▶ _Assignment_
Scan the entries below for the word "aulas" and copy every line in which it occurs.

Saved entries:
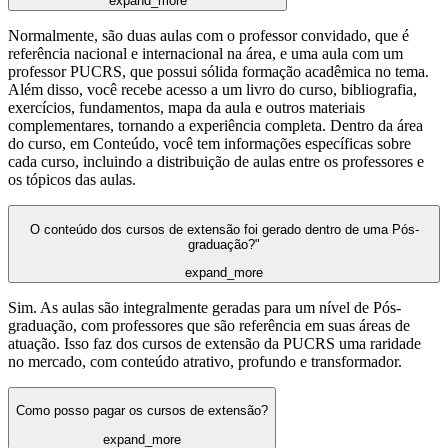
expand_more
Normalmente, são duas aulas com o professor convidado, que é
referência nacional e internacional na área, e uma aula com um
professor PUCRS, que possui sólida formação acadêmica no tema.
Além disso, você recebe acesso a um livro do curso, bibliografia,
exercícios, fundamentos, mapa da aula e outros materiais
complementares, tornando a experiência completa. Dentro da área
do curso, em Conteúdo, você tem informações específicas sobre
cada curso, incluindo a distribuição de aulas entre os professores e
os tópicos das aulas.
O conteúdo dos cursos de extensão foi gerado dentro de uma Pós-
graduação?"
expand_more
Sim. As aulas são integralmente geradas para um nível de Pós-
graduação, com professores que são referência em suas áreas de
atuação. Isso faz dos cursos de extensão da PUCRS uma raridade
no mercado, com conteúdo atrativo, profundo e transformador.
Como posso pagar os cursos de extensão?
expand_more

▶ _Your response_
Normalmente, são duas aulas com o professor convidado, que é
cada curso, incluindo a distribuição de aulas entre os professores e
os tópicos das aulas.
Sim. As aulas são integralmente geradas para um nível de Pós-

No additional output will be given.